What makes a good Strategic Asset Management Plan (SAMP)?

What makes a good Strategic Asset Management Plan (SAMP)?

The concept of managing physical assets has been around for a long time, but the formalisation of this into a Strategic Asset Management Plan (SAMP) is a more recent development. The evolution of SAMP into a vital survival strategy is supported by recent studies, such as those by Gavrikova, Volkova, and Burda 2020, which highlight its role in providing sustainable competitive advantages in today’s volatile environment.

SAMP is a high-level plan that lays out the framework for achieving asset management objectives within an organisation. It encompasses the acquisition, planning, and maintenance of assets, forming the backbone of a strategic asset management framework.

An effective Strategic Asset Management Plan aids strategic asset managers in maximising the value and performance of both tangible and intangible assets throughout their lifecycle. The result? A reduction in asset downtime, savings on repair costs, increased productivity, and enhanced profitability.

Choosing the right SAMP is crucial. It’s not just about having a plan; it’s about having the one that best aligns with your needs and objectives. 

By the end of this blog, you will gain insights into how to develop a strong and effective Strategic Asset Management Plan. Let’s take a closer look at understanding strategic asset management.

Understanding Strategic Asset Management

Strategic Asset Management (SAM) is a comprehensive framework for managing equipment with a focus on long-term maintenance and operational planning.  A SAM framework offers a comprehensive perspective of current asset requirements and anticipates future needs over 5, 10, or even 20+ years.

This framework equips you with the necessary data to make informed asset decisions that align with the company’s objectives, moving away from reliance on budget constraints and guesswork in managing assets.

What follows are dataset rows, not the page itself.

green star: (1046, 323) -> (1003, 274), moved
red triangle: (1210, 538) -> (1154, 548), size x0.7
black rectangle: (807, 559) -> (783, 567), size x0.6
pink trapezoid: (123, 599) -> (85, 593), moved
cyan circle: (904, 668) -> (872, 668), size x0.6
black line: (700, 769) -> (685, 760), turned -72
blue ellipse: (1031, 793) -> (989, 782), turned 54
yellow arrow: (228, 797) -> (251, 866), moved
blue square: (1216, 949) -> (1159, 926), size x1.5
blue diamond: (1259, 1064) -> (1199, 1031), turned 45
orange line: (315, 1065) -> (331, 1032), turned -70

The Significance of a Strategic Asset Management Plan

A strategic asset management plan serves as a roadmap for long-term asset maintenance, simplifying the process of assessing and optimising asset conditions. The outcome is an enhanced Return on Assets (ROA), refined decision-making processes, and efficient allocation of resources.

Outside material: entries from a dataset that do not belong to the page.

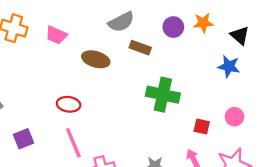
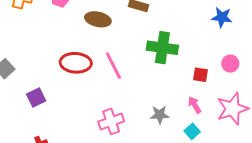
red ellipse: (69, 104) -> (76, 63), size x1.4
pink line: (73, 143) -> (113, 66), moved

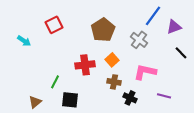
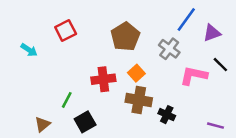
pink L-shape: (145, 72) -> (194, 76), moved
brown cross: (114, 82) -> (139, 100), size x1.5
purple line: (164, 96) -> (216, 126), moved
black cross: (130, 98) -> (167, 115), moved
black square: (70, 100) -> (85, 122), turned -36

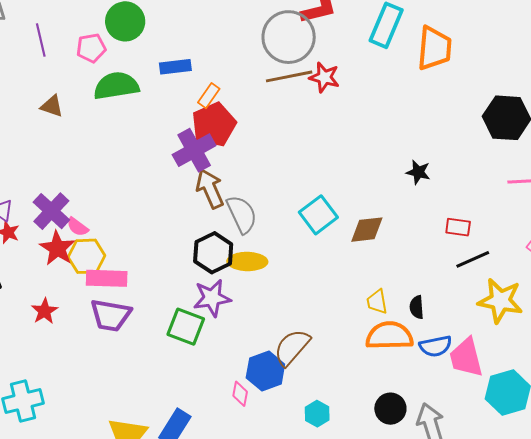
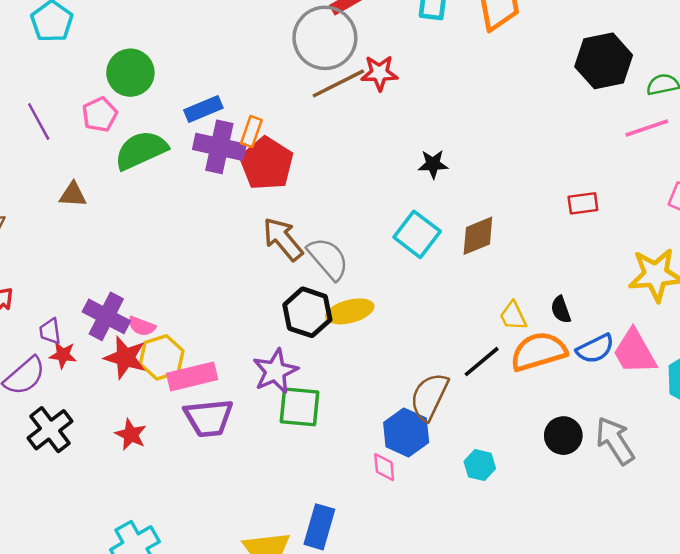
purple cross: (194, 150) -> (219, 147), moved, turned -33
black star: (418, 172) -> (433, 164), moved
black line: (473, 259) -> (482, 362), moved
purple star: (212, 298) -> (275, 371), moved

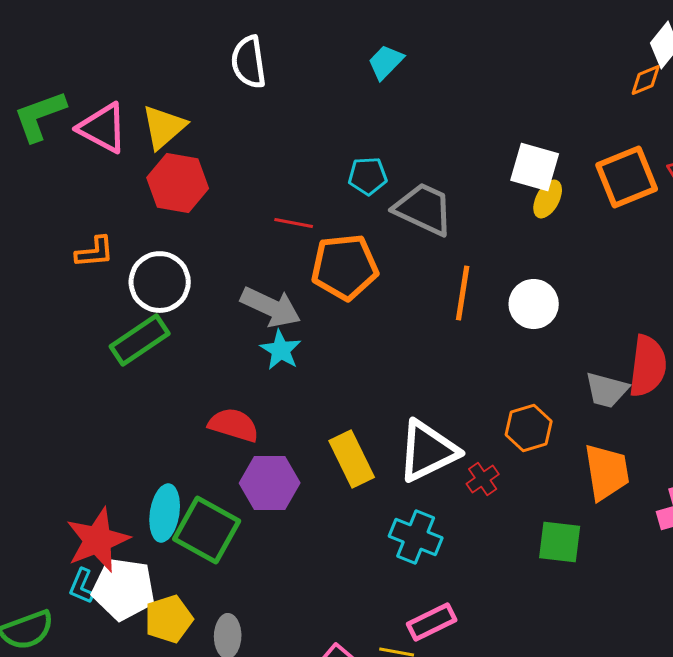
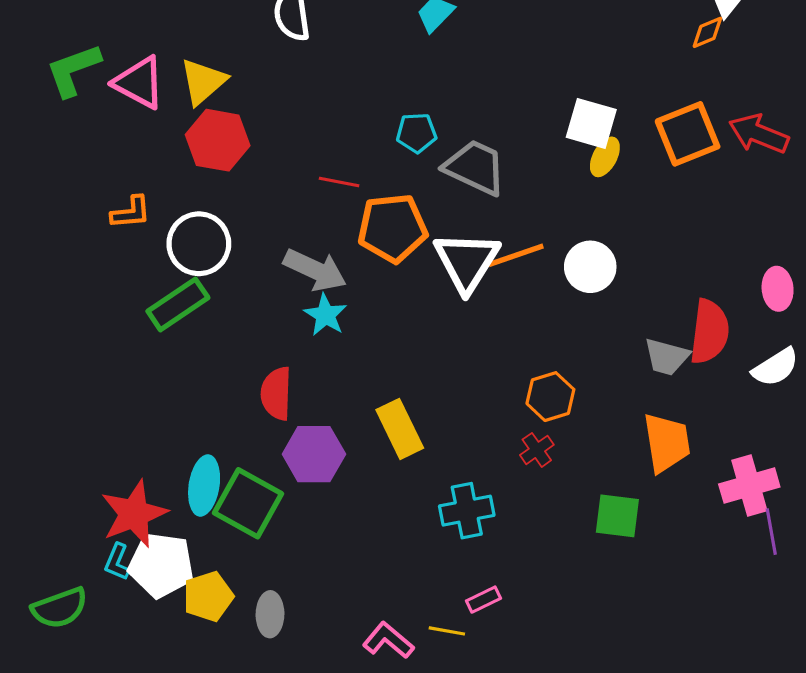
orange line: (463, 293) -> (516, 255), turned 62
red semicircle: (234, 425) -> (276, 393), turned -105
orange hexagon: (529, 428) -> (550, 397), moved
white triangle: (428, 451) -> (467, 262), moved, turned -32
cyan cross: (416, 537) -> (467, 511), turned -33
pink rectangle: (432, 622) -> (483, 600), size x0.7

With the basic understanding of the strategic asset management plan, now let’s have a look at why it holds such significance.

Enhanced Decision-Making

A Strategic Asset Management Plan (SAMP) gives important details about assets, helping with decisions like when to schedule shutdowns, turnarounds, and outages (STO), deciding what repairs or replacements are most important, and managing operating expenses (OpEx). This helps to combine financial and non-financial strategies in decision-making, matching up with the organisation’s goals for managing assets.

Cost Reduction

An asset management strategy also helps keep an eye on assets that aren’t used enough, are duplicated, or are used too much. Knowing how assets are used is important for keeping equipment in good shape. For example, assets that are used too much often break down a lot and need expensive fixes. Combining planned maintenance with a Strategic Asset Management Plan (SAMP) can save money and lower the Total Cost of Ownership (TCO).

Optimal Resource Allocation

A Strategic Asset Management Plan (SAMP) helps find assets that cause slowdowns, need upgrades or replacements, and how to use available assets best to reach facility goals and objectives efficiently.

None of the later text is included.